(Collected data)
-=-=-

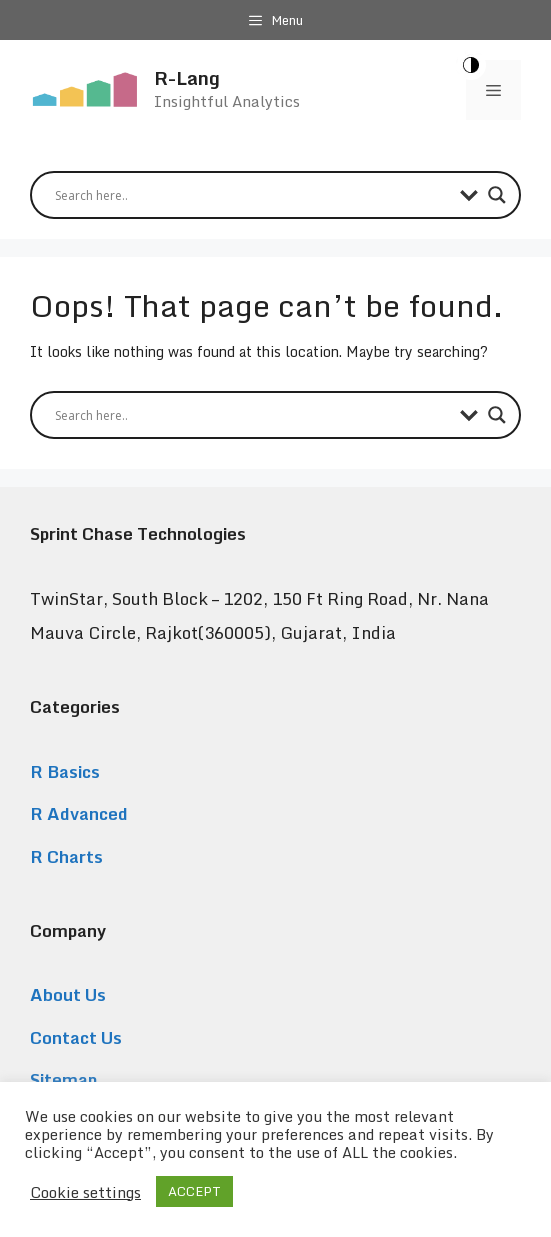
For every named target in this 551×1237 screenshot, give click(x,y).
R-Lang (187, 77)
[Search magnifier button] (497, 195)
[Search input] (252, 195)
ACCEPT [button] (194, 1191)
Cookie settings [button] (85, 1192)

-=-=-

* What you should do *
Make an exact copy of every entry above, but keep the pictures out of it.

* Solution for this task *
For every named target in this 551×1237 screenshot, give click(x,y).
R-Lang (187, 77)
[Search magnifier button] (497, 195)
[Search input] (252, 195)
ACCEPT [button] (194, 1191)
Cookie settings [button] (85, 1192)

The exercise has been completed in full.